A 12 ans, des rêves plein la tête, Catherine Bertrand-Gannerie se décide : elle entrera dans la marine. La mer, l’uniforme, le prestige et l’action… Après des études littéraires, elle pousse enfin la porte étroite mais suffisante pour intégrer la marine. Elle gravit la hiérarchie des officiers féminins jusqu’aux « cinq panachés ». Elle fait partie de cette génération d’officiers privés de poser leur sac à bord des bâtiments de la marine. Ce qui ne l’empêche pas, de Brest à Carpiquet, de Paris à Lann-Bihoué, de lutter au quotidien pour faire évoluer le statut des personnels féminins, de pourfendre la misogynie qui règne dans ce bastion masculin, de se battre pour obtenir les appellations réglementaires et le port du sabre. En tricorne et boutons dorés, elle raconte librement vingt-huit ans de carrière, avouant ses faux pas, ses lacunes, ses déceptions, évoquant la solitude et les conflits relationnels. Elle dit aussi ses enthousiasmes, ses passions et ses joies. Mais la fierté de ses 14 Juillet sur les pavés parisiens ou la griserie des sorties occasionnelles en mer ne cachent pas l’amertume de n’avoir pu servir à bord, ni le désenchantement d’être passée à côté du rêve.
juin 2000
La Marine, j’en ai toujours rêvé.
Alors, quand une brèche fendilla ce monde clos, je m’y engouffrai avec enthousiasme.
Dans le couloir d’internat où la Marine tenait parqués ses élèves officiers et officiers mariniers féminins, une silhouette se dressa :
– Attention ! Fille de civils… Dans la Marine, on ne confond pas les torchons et les serviettes !
– Mais qui sont les torchons ? Et qui, les serviettes ? demandai-je avec naïveté.
Outrée, la silhouette galonnée s’éloigna.
Je compris que je le découvrirais toute seule.
Je rencontrai des torchons, damassés comme des nappes de mariage. Et des serviettes, modestes comme des torchons. Comment savoir ? Je sentis qu’il faudrait naviguer à l’estime. Et aussi se battre pour obtenir le respect, l’égalité, l’embarquement, le port du sabre, l’appellation par le grade et non cet égrillard «Madame ou mademoiselle ?» ou encore l’emploi à sens unique du prénom ; ou, cavalier – «Au nom de l’égalité, c’est ce que vous voulez, non ?» – du patronyme. Et encore, refuser le paternalisme, le machisme, les privautés et la mise à l’épreuve.

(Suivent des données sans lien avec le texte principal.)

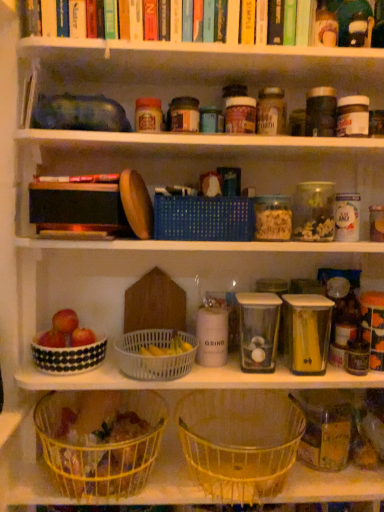 Question: Is red matte apple at lower left, arranged as the 1th apple when viewed from the right, spatially inside yellow wire basket at lower center, which ranks as the 2th basket in bottom-to-top order, or outside of it?

Choices:
 (A) outside
 (B) inside

Answer: (A)

Question: Considering the positions of red matte apple at lower left, acting as the second apple starting from the left, and yellow wire basket at lower center, which ranks as the 2th basket in bottom-to-top order, in the image, is red matte apple at lower left, acting as the second apple starting from the left, bigger or smaller than yellow wire basket at lower center, which ranks as the 2th basket in bottom-to-top order,?

Choices:
 (A) big
 (B) small

Answer: (B)

Question: Which of these objects is positioned farthest from the yellow wire basket at lower center, which ranks as the 2th basket in bottom-to-top order?

Choices:
 (A) red matte apple at lower left, arranged as the 1th apple when viewed from the right
 (B) transparent plastic container at center, which is the third glass jar from right to left
 (C) yellow wire basket at lower center, which ranks as the 4th basket in top-to-bottom order
 (D) red matte apple at lower left, which is counted as the first apple, starting from the left
 (E) white speckled ceramic bowl at lower left

Answer: (D)

Question: Which object is positioned farthest from the red matte apple at lower left, arranged as the 1th apple when viewed from the right?

Choices:
 (A) white plastic basket at center, the 2th basket viewed from the top
 (B) yellow wire basket at lower center, the first basket when ordered from bottom to top
 (C) yellow wire basket at lower center, marked as the 3th basket in a top-to-bottom arrangement
 (D) transparent plastic container at center, marked as the 1th glass jar in a left-to-right arrangement
 (E) white speckled ceramic bowl at lower left

Answer: (C) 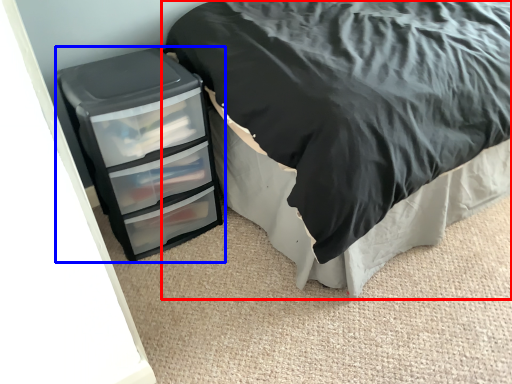 Question: Among these objects, which one is farthest to the camera, bed (highlighted by a red box) or chest of drawers (highlighted by a blue box)?

Choices:
 (A) bed
 (B) chest of drawers

Answer: (B) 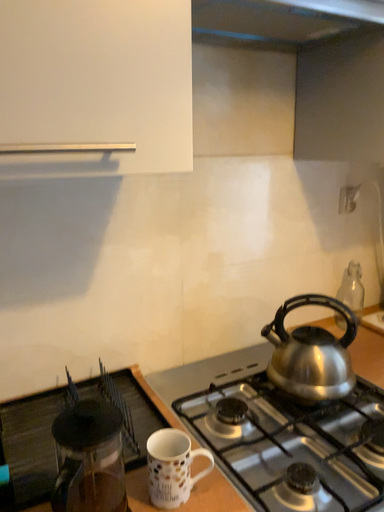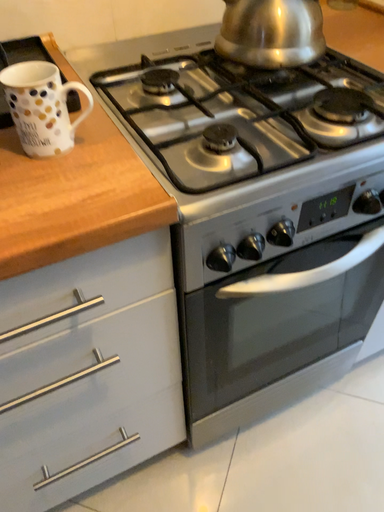 Question: How did the camera likely rotate when shooting the video?

Choices:
 (A) rotated upward
 (B) rotated downward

Un jour, la porte s’ouvrit enfin, si brutalement que je la reçus en pleine figure : on embarquait les jeunes générations.
Moi, je restais sur le quai ; à défaut de partir sur la mer, j’avais choisi d’être mère.
Mais je naviguai quand même, en escarpins sur une corde raide, boitant sur une formation jamais complètement acquise, me mesurant dans des combats quotidiens à ceux que les armées reconnaissaient comme leurs depuis toujours, évitant les peaux de banane et les humiliations.
Heureusement, il y avait les serviettes, celles qui encouragent, qui font confiance, qui soufflent la bonne réponse, qui font à votre place, discrètement, quand on ne sait pas.
Dernièrement sur le port, les mains au fond des poches, j’ai croisé une silhouette familière entre toutes, ma cadette de trente ans. Elle regardait, vers le large, le rêve aux voiles fanées qui disparaissait dans la brume. Elle me tendit un parchemin humide, mangé par le sel. J’y lus : «Aurais pu mieux faire.»